Input for this task:
"""
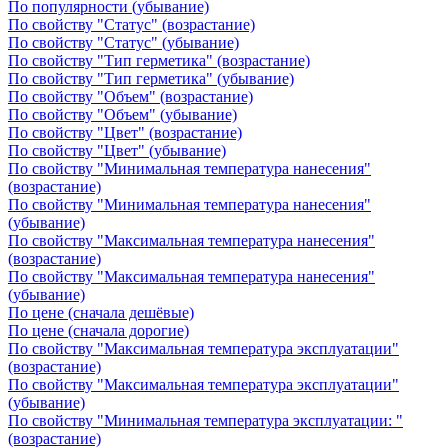
По популярности (убывание)
По свойству "Статус" (возрастание)
По свойству "Статус" (убывание)
По свойству "Тип герметика" (возрастание)
По свойству "Тип герметика" (убывание)
По свойству "Объем" (возрастание)
По свойству "Объем" (убывание)
По свойству "Цвет" (возрастание)
По свойству "Цвет" (убывание)
По свойству "Минимальная температура нанесения"
(возрастание)
По свойству "Минимальная температура нанесения"
(убывание)
По свойству "Максимальная температура нанесения"
(возрастание)
По свойству "Максимальная температура нанесения"
(убывание)
По цене (сначала дешёвые)
По цене (сначала дорогие)
По свойству "Максимальная температура эксплуатации"
(возрастание)
По свойству "Максимальная температура эксплуатации"
(убывание)
По свойству "Минимальная температура эксплуатации: "
(возрастание)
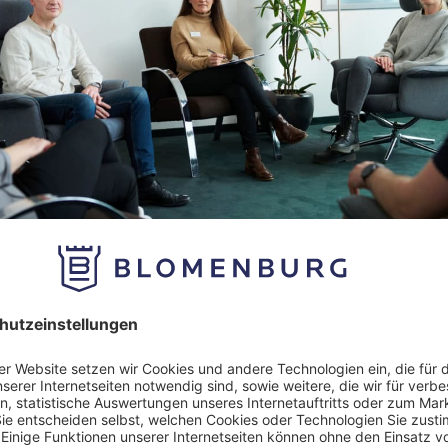
peutische Verfahren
"""
Give back every record exactly. Omit the pictures.

По популярности (убывание)
По свойству "Статус" (возрастание)
По свойству "Статус" (убывание)
По свойству "Тип герметика" (возрастание)
По свойству "Тип герметика" (убывание)
По свойству "Объем" (возрастание)
По свойству "Объем" (убывание)
По свойству "Цвет" (возрастание)
По свойству "Цвет" (убывание)
По свойству "Минимальная температура нанесения"
(возрастание)
По свойству "Минимальная температура нанесения"
(убывание)
По свойству "Максимальная температура нанесения"
(возрастание)
По свойству "Максимальная температура нанесения"
(убывание)
По цене (сначала дешёвые)
По цене (сначала дорогие)
По свойству "Максимальная температура эксплуатации"
(возрастание)
По свойству "Максимальная температура эксплуатации"
(убывание)
По свойству "Минимальная температура эксплуатации: "
(возрастание)
peutische Verfahren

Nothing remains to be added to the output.